Part of the loan will also be used to improve infrastructure and build two new fiber optic cables between Jeffrey City and Wamsutter and Baggs and Craig, Colorado.

Baggs and Jeffrey City, Kenney said, currently rely on a single fiber optic cable for Internet, meaning that if that cable somehow goes down, area residents would have no alternative way to get online.

The loan is expected to create 100 jobs and save up to 150 others, according to a USDA media release. Under the terms of the loans, DTE has to finish the projects within five years, Kenney said.

The new cables and improvements, Kenney said, are being built in anticipation of a new fiber optic line built by Freedom-based Silver Star Communications that will bring broadband service to about a dozen counties in western Wyoming.

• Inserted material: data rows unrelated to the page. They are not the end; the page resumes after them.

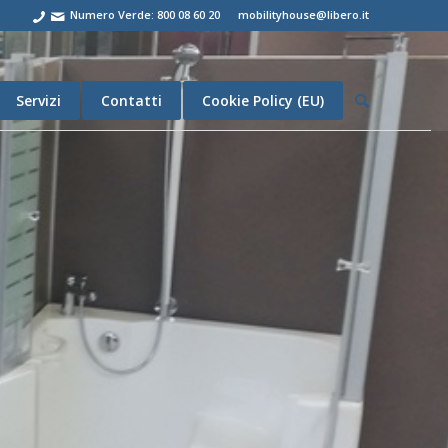
Numero Verde: 800 08 60 20
mobilityhouse@libero.it
Servizi
Contatti
Cookie Policy (EU)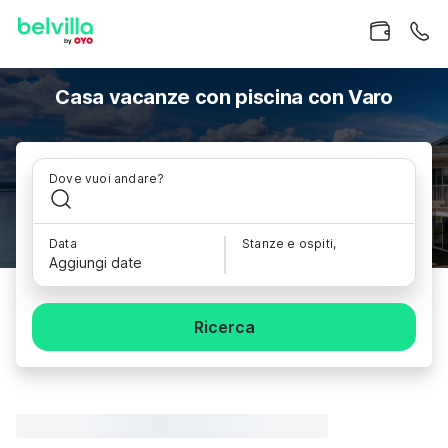
Casa vacanze con piscina con Varo
Dove vuoi andare?
Data
Stanze e ospiti,
Aggiungi date
Ricerca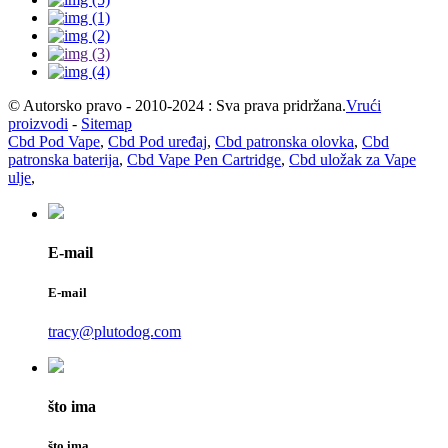
© Autorsko pravo - 2010-2024 : Sva prava pridržana.
Vrući
proizvodi
-
Sitemap
Cbd Pod Vape
,
Cbd Pod uređaj
,
Cbd patronska olovka
,
Cbd
patronska baterija
,
Cbd Vape Pen Cartridge
,
Cbd uložak za Vape
ulje
,
E-mail
E-mail
tracy@plutodog.com
što ima
što ima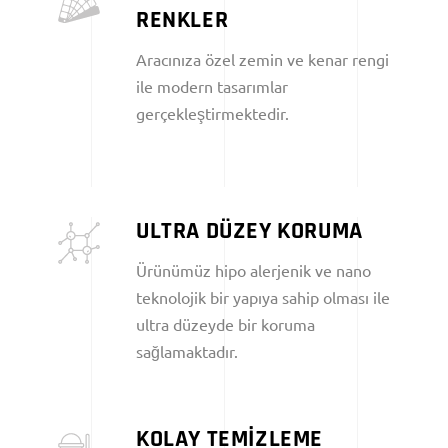
RENKLER
Aracınıza özel zemin ve kenar rengi
ile modern tasarımlar
gerçekleştirmektedir.
ULTRA DÜZEY KORUMA
Ürünümüz hipo alerjenik ve nano
teknolojik bir yapıya sahip olması ile
ultra düzeyde bir koruma
sağlamaktadır.
KOLAY TEMİZLEME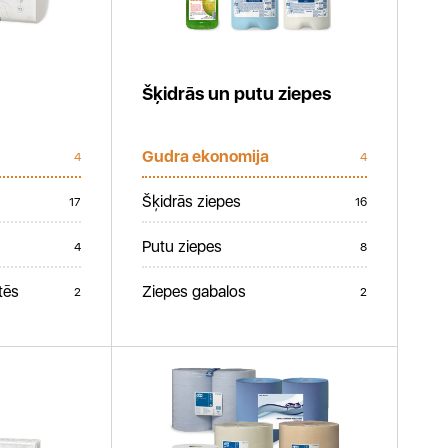
Šķidrās un putu ziepes
Gudra ekonomija
4
4
Šķidrās ziepes
17
16
Putu ziepes
4
8
tēs
Ziepes gabalos
2
2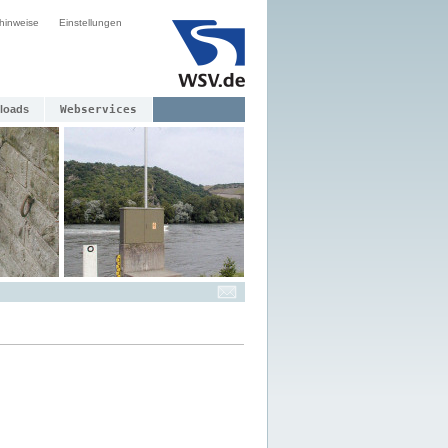
hinweise
Einstellungen
loads
Webservices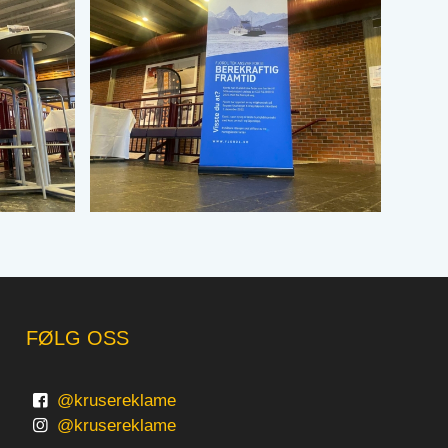
FØLG OSS
@krusereklame
@krusereklame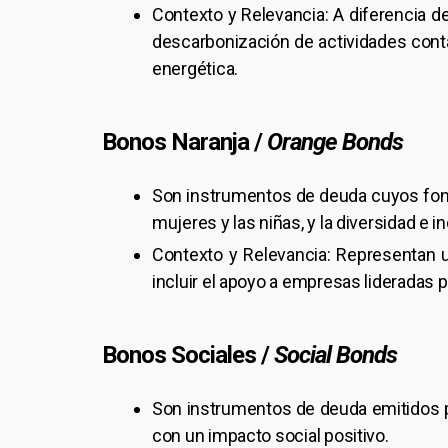
Contexto y Relevancia: A diferencia d
descarbonización de actividades conta
energética.
Bonos Naranja /
Orange Bonds
Son instrumentos de deuda cuyos fond
mujeres y las niñas, y la diversidad e i
Contexto y Relevancia: Representan 
incluir el apoyo a empresas lideradas p
Bonos Sociales /
Social Bonds
Son instrumentos de deuda emitidos pa
con un impacto social positivo.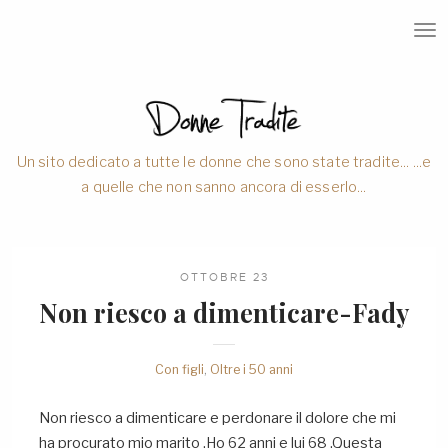
T
O
G
G
L
E
N
A
V
Un sito dedicato a tutte le donne che sono state tradite... ...e
I
a quelle che non sanno ancora di esserlo...
G
A
T
I
O
N
OTTOBRE 23
Non riesco a dimenticare-Fady
Con figli
,
Oltre i 50 anni
Non riesco a dimenticare e perdonare il dolore che mi
ha procurato mio marito .Ho 62 anni e lui 68 .Questa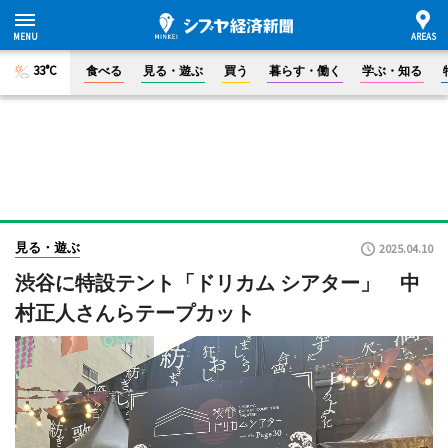
33°C
食べる
見る・遊ぶ
買う
暮らす・働く
学ぶ・知る
見る・遊ぶ
2025.04.10
渋谷に特設テント「ドリカム シアター」 中
村正人さんらテープカット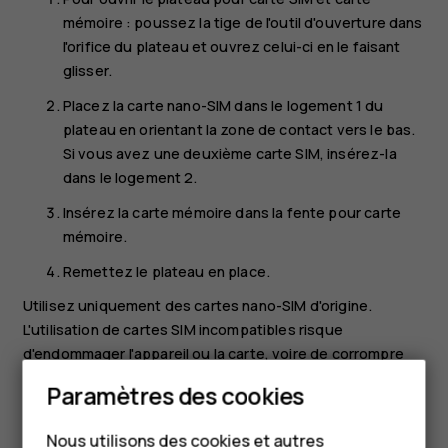
mémoire : poussez la tige de l'outil d'ouverture dans
l'orifice du plateau et ouvrez celui-ci en le faisant
glisser.
Placez la carte nano-SIM dans le logement 1 du
plateau en orientant la zone de contact vers le bas.
Si vous avez une deuxième carte SIM, insérez-la
dans le logement 2.
Insérez la carte mémoire dans la fente pour carte
mémoire.
Remettez le plateau en place.
Utilisez uniquement des cartes nano-SIM d'origine.
L'utilisation de cartes SIM incompatibles risque
d'endommager l'appareil ou la carte, voire de corrompre
les données stockées sur celle-ci.
Paramètres des cookies
Smartphones
Utilisez uniquement des cartes mémoire compatibles
agréées pour une utilisation avec cet appareil. Des cartes
Nous utilisons des cookies et autres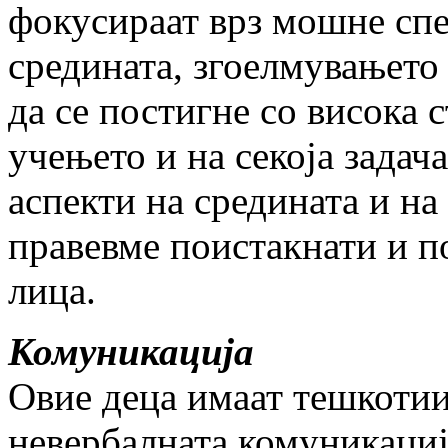
фокусираат врз мошне сп
средината, згоелмувањето
да се постигне со висока 
учењето и на секоја задач
аспекти на средината и на
правевме поистакнати и п
лица.
Комуникација
Овие деца имаат тешкотии
невербалната комуникациј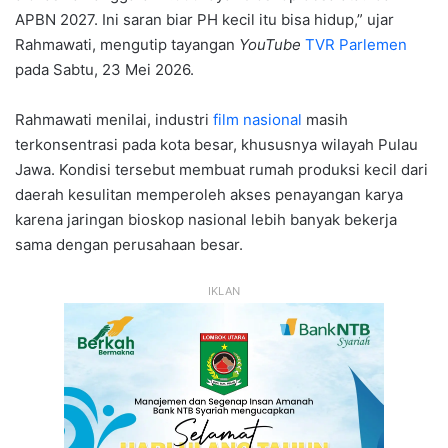
APBN 2027. Ini saran biar PH kecil itu bisa hidup,” ujar
Rahmawati, mengutip tayangan
YouTube
TVR Parlemen
pada Sabtu, 23 Mei 2026.
Rahmawati menilai, industri
film nasional
masih
terkonsentrasi pada kota besar, khususnya wilayah Pulau
Jawa. Kondisi tersebut membuat rumah produksi kecil dari
daerah kesulitan memperoleh akses penayangan karya
karena jaringan bioskop nasional lebih banyak bekerja
sama dengan perusahaan besar.
IKLAN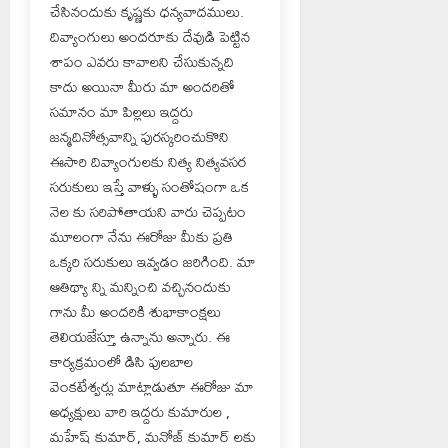
చేసినందుకు కృష్ణకు ధన్యవాదములు.
దివ్యాంగులు అందరూకు దేవుడి పెట్టిన
శాపం ఎవరు కావాలని చేసుకున్నది
కాదు అయినా మీరు మా అందరితో
సమానం మా పిల్లలు ఇద్దరు
జన్మదినోత్సవాన్ని పురస్కరించుకొని
ఈసారి దివ్యాంగులకు నిత్య నిత్యవసర
సరుకులు ఇస్తే వాళ్ళు సంతోషంగా ఒక
నెల కు సరిపోతాయని వారు చెప్పటం
మూలంగా నేను ఈరోజు మీకు ప్రతి
ఒక్కరి సరుకులు ఇవ్వడం జరిగింది. మా
ఆతిథ్యా న్ని మన్నించి వచ్చినందుకు
గాను మీ అందరికి శుభాకాంక్షలు
తెలియజేస్తూ ఉన్నాను అన్నారు. ఈ
కార్యక్రమంలో డిసి పులబాల
వెంకటేశ్వర్లు మాట్లాడుతూ ఈరోజు మా
అధ్యక్షులు వారి ఇద్దరు కుమారుల ,
మహేష్ కుమార్, మనోజ్ కుమార్ లకు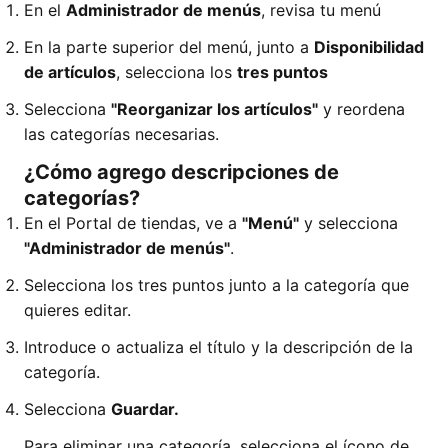
En el
Administrador de menús
, revisa tu menú
En la parte superior del menú, junto a
Disponibilidad
de artículos
, selecciona los
tres puntos
Selecciona
"Reorganizar los artículos"
y reordena
las categorías necesarias.
¿Cómo agrego descripciones de
categorías?
En el Portal de tiendas, ve a
"Menú"
y selecciona
"Administrador de menús"
.
Selecciona los tres puntos junto a la categoría que
quieres editar.
Introduce o actualiza el título y la descripción de la
categoría.
Selecciona
Guardar.
Para eliminar una categoría, selecciona el ícono de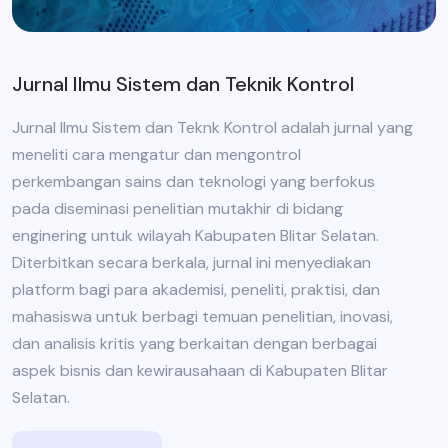
Jurnal Ilmu Sistem dan Teknik Kontrol
Jurnal Ilmu Sistem dan Teknk Kontrol adalah jurnal yang
meneliti cara mengatur dan mengontrol
perkembangan sains dan teknologi yang berfokus
pada diseminasi penelitian mutakhir di bidang
enginering untuk wilayah Kabupaten Blitar Selatan.
Diterbitkan secara berkala, jurnal ini menyediakan
platform bagi para akademisi, peneliti, praktisi, dan
mahasiswa untuk berbagi temuan penelitian, inovasi,
dan analisis kritis yang berkaitan dengan berbagai
aspek bisnis dan kewirausahaan di Kabupaten Blitar
Selatan.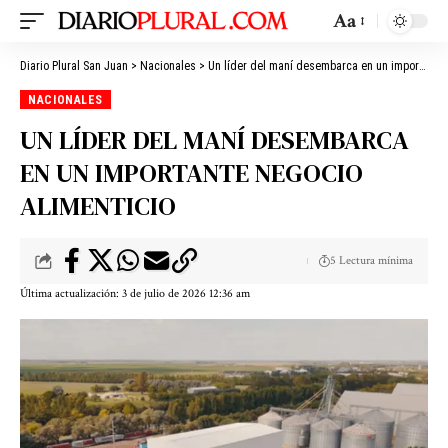
Aa
Diario Plural San Juan
>
Nacionales
>
Un líder del maní desembarca en un importante negocio alimenticio
NACIONALES
UN LÍDER DEL MANÍ DESEMBARCA
EN UN IMPORTANTE NEGOCIO
ALIMENTICIO
5 Lectura mínima
Última actualización: 3 de julio de 2026 12:36 am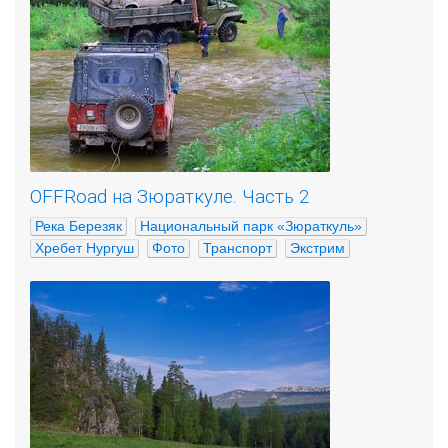
OFFRoad на Зюраткуле. Часть 2
Река Березяк
Национальный парк «Зюраткуль»
Хребет Нургуш
Фото
Транспорт
Экстрим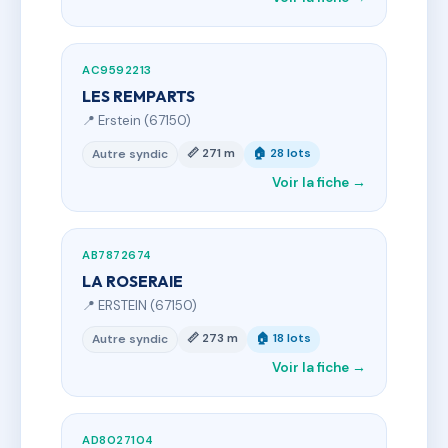
AC9592213
LES REMPARTS
📍 Erstein (67150)
📏 271 m
🏠 28 lots
Autre syndic
Voir la fiche →
AB7872674
LA ROSERAIE
📍 ERSTEIN (67150)
📏 273 m
🏠 18 lots
Autre syndic
Voir la fiche →
AD8027104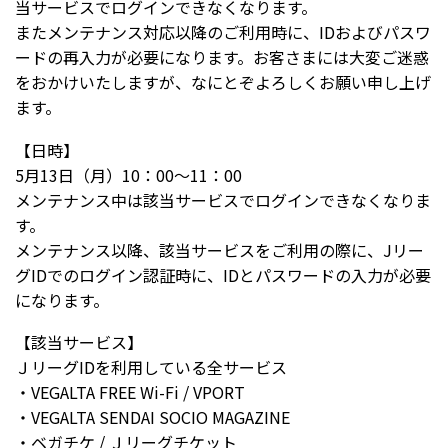
当サービスでログインできなくなります。
またメンテナンス対応以降のご利用時に、IDおよびパスワ
ードの再入力が必要になります。お客さまには大変ご迷惑
をおかけいたしますが、なにとぞよろしくお願い申し上げ
ます。
【日時】
5月13日（月）10：00～11：00
メンテナンス中は該当サービスでログインできなくなりま
す。
メンテナンス以降、該当サービスをご利用の際に、Jリー
グIDでのログイン認証時に、IDとパスワードの入力が必要
になります。
【該当サービス】
ＪリーグIDを利用している全サービス
・VEGALTA FREE Wi-Fi / VPORT
・VEGALTA SENDAI SOCIO MAGAZINE
・ベガチケ / Ｊリーグチケット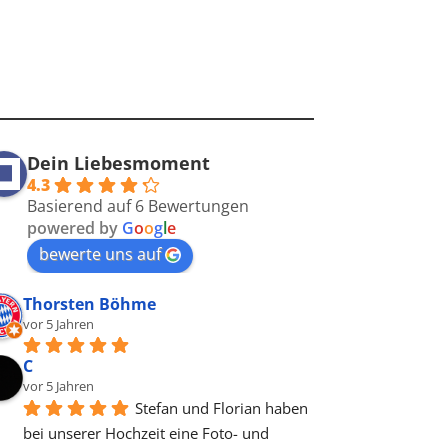
Dein Liebesmoment
4.3
Basierend auf 6 Bewertungen
powered by
G
o
o
g
l
e
bewerte uns auf
Thorsten Böhme
vor 5 Jahren
C
vor 5 Jahren
Stefan und Florian haben 
bei unserer Hochzeit eine Foto- und 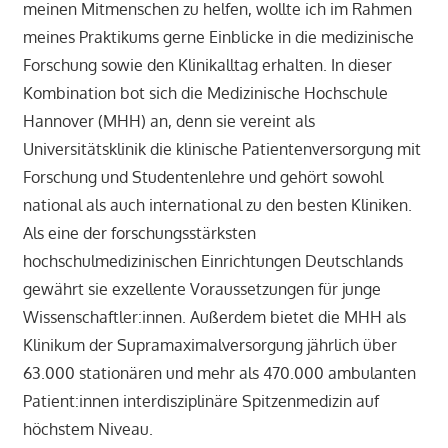
meinen Mitmenschen zu helfen, wollte ich im Rahmen
meines Praktikums gerne Einblicke in die medizinische
Forschung sowie den Klinikalltag erhalten. In dieser
Kombination bot sich die Medizinische Hochschule
Hannover (MHH) an, denn sie vereint als
Universitätsklinik die klinische Patientenversorgung mit
Forschung und Studentenlehre und gehört sowohl
national als auch international zu den besten Kliniken.
Als eine der forschungsstärksten
hochschulmedizinischen Einrichtungen Deutschlands
gewährt sie exzellente Voraussetzungen für junge
Wissenschaftler:innen. Außerdem bietet die MHH als
Klinikum der Supramaximalversorgung jährlich über
63.000 stationären und mehr als 470.000 ambulanten
Patient:innen interdisziplinäre Spitzenmedizin auf
höchstem Niveau.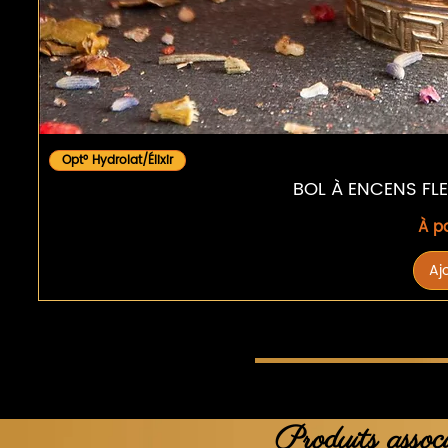
Opt° Hydrolat/Élixir
BOL À ENCENS FLE
Prix
À p
Aj
Produits assoc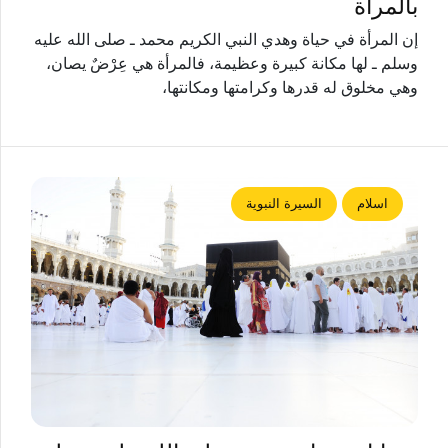
بالمرأة
إن المرأة في حياة وهدي النبي الكريم محمد ـ صلى الله عليه
وسلم ـ لها مكانة كبيرة وعظيمة، فالمرأة هي عِرْضٌ يصان،
وهي مخلوق له قدرها وكرامتها ومكانتها،
اسلام
السيرة النبوية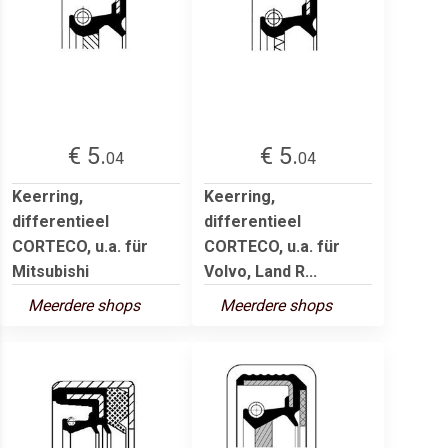
€ 5.
€ 5.
04
04
Keerring,
Keerring,
differentieel
differentieel
CORTECO, u.a. für
CORTECO, u.a. für
Mitsubishi
Volvo, Land R...
Meerdere shops
Meerdere shops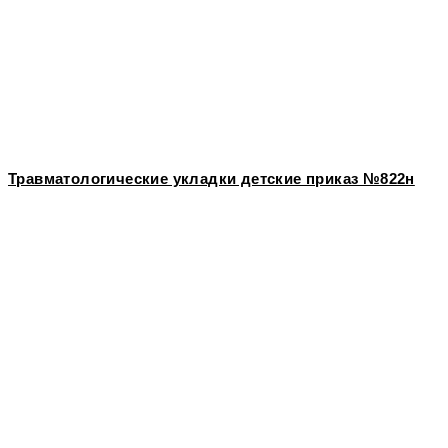
Травматологические укладки детские приказ №822н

Kenney said the improvements will bring economic benefits to the entire area, as businesses and individuals increasingly require fast, reliable Internet service.

“They are demanding more and more, greater broadband speeds for home-grown businesses or whatever they do out there in rural America,” Kenney said. “The only way that we can get faster speeds to them is not with existing copper and existing digital technology, but to go to the next generation of broadband.”

Without the loan, Kenney said, DTE would likely need 10-15 years to raise the money to begin work on the projects.

The need for improved broadband access in rural areas isn’t just a Wyoming problem, but a nationwide concern, said Jonathan Adelstein, the agriculture department’s rural utilities service administrator.

“There’s a big gap that remains between rural and urban areas because it’s just hard to make a business case in rural areas,” Adelstein said in a conference call with reporters on Monday. “Rural areas’ future depends upon access to broadband and we’re not where we need to be today.”

The states that will benefit from the funding are: Alabama, Arkansas, California, Illinois, Kentucky, Louisiana, Missouri, Nebraska, Nevada, Ohio, Oklahoma, Texas, Virginia, West Virginia, Wisconsin and Wyoming.

As many as one in 10 Americans can’t get Internet connections fast enough to engage in such common online activities as watching video or teleconferencing, and two-thirds of schools have broadband connections that are too slow to meet their needs, the Commerce Department reported earlier this year.

Last year, the Federal Communications Commission released a national broadband plan that set a goal of hooking up 100 million U.S. households to broadband connections of 100 megabits per second by 2020. That’s at least 20 times faster than many existing home connections.